## 1. Introduction

[2] Many geotechnical problems concern coupling between the mechanical behavior of a soil and the transfer of water, in particular in the unsaturated zone. The behavior of soils in this zone remains one of the important subjects of soil mechanics which still presents some unknown and poorly understood aspects. Swelling and shrinkage problems of clayey unsaturated soils under water transfer are concerned by this study: after some drying/wetting cycles, unsaturated soils behave elastically. In France, for example, the disorders of constructions caused by dryness, or lashing rains, concern 5000 communes in 75 departments. The total damage caused by these disasters has been estimated to 3.3 billion euros from 1989 to 2002. The origin of these pathologies is a hydrous imbalance between the center and outsidewalls of constructions that produces differential movements. These movements can be large enough to create differential deformations which are at the origin of many damages. The objective of this article is to model the volume changes for an unsaturated soil along a hydromechanical loading path which does not cross the yield curve. The studies of overconsolidated soils, or swelling clays after some drying/wetting cycles, are directly concerned by this work.

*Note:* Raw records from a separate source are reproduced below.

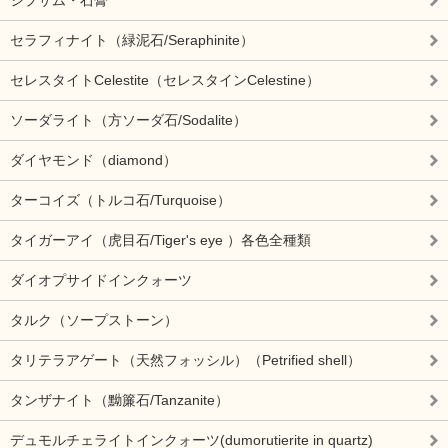
セラフィナイト（緑泥石/Seraphinite）
セレスタイトCelestite（セレスタインCelestine）
ソーダライト（方ソーダ石/Sodalite）
ダイヤモンド（diamond）
ターコイズ（トルコ石/Turquoise）
タイガーアイ（虎目石/Tiger's eye ）各色全種類
ダイオプサイドインクォーツ
タルク（ソープストーン）
タリテラアゲート（天然フォッシル）（Petrified shell）
タンザナイト（黝簾石/Tanzanite）
デュモルチェライトインクォーツ(dumorutierite in quartz)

[3] In geotechnical engineering, gravimetric water content *w* and void ratio *e* are commonly used to describe the volume changes of soils. In the case of a saturated soil, these two variables are linked (under the usual assumption of incompressibility of solid grains) by the relation *e* = *G*_{s}*w*, where *G*_{s} is the specific gravity of the grains of soil. Whatever is the hydromechanical loading applied to a saturated soil element, the variations of the void ratio are proportional to the variations of the water content. The description of the volume changes of a saturated soil element requires only one variable: *e* or *w*. The corresponding stress variable is the mean effective stress (*σ* − *p*_{w}*), where *σ* is the mean total stress (1/3 of the first invariant of stress tensor) and *p*_{w}* is the pore water pressure.

[4] In the case of an unsaturated soil, the variables water content and void ratio are linked by the relation *S*_{r}*e* = *G*_{s}*w*, where *S*_{r} is the degree of saturation. Along any loading path, the variations of void ratio and water content are independent [*Salager*, 2007; *Salager et al.*, 2007]. Variations in void ratio and water content are often represented according to the two variables: mean net stress (*σ* − *p*_{g}*) and suction *s* = (*p*_{g}* − *p*_{w}*) [*Coleman*, 1962], with *p*_{g}* as the pore gas pressure. For that reason, many authors [*Bishop and Blight*, 1963; *Matyas and Radhakrishna*, 1968; *Delage and Cui*, 2001] suggested to represent every experimental test with a loading or suction change path in a space (*e*,(*σ* − *p*_{g}*), *s*). When all the loading paths belong to the same surface, this surface is called state surface. These representations were resumed more recently by *Ho et al.* [1992], *Bolzon and Schrefler* [1995], *Gatmiri and Delage* [1995], *Gatmiri et al.* [1998], and *Fleureau et al.* [2002], who proposed a representation from the model of *Alonso et al.* [1990]. *Matyas and Radhakrishna* [1968], *Fredlund and Morgenstern* [1976], *Gatmiri and Delage* [1995], and *Gatmiri et al.* [1998] proposed the formulation of another state surface as a representation of the water volume variation.

[5] In this paper, a rigorous method of representation of these state surfaces is proposed. This method, which owes its development to Biot's works [*Biot*, 1972] and to those of *Coussy* [1995], was applied to the study of unsaturated soils in the framework of the thermoporoelasticity [*Lassabatère*, 1994; *Devillers*, 1998; *Laloui and Nuth*, 2005]. At first, the volume changes of an unsaturated soil element are modeled, along a loading path inside the elastic domain. The approach followed allows two relations to express the variations of void ratio and water content according to the variations of the mean net stress and the suction.

[6] Then, these two relations are represented in two three-dimensional spaces. Experimental results allow to propose a practical construction of the *e* = *f*((*σ* − *p*_{g}*), *s*) state surface on the basis of a reference state. The method of construction is then applied to the *G*_{s}*w* = *f*((*σ* − *p*_{g}*), *s*) state surface to propose a preliminary construction.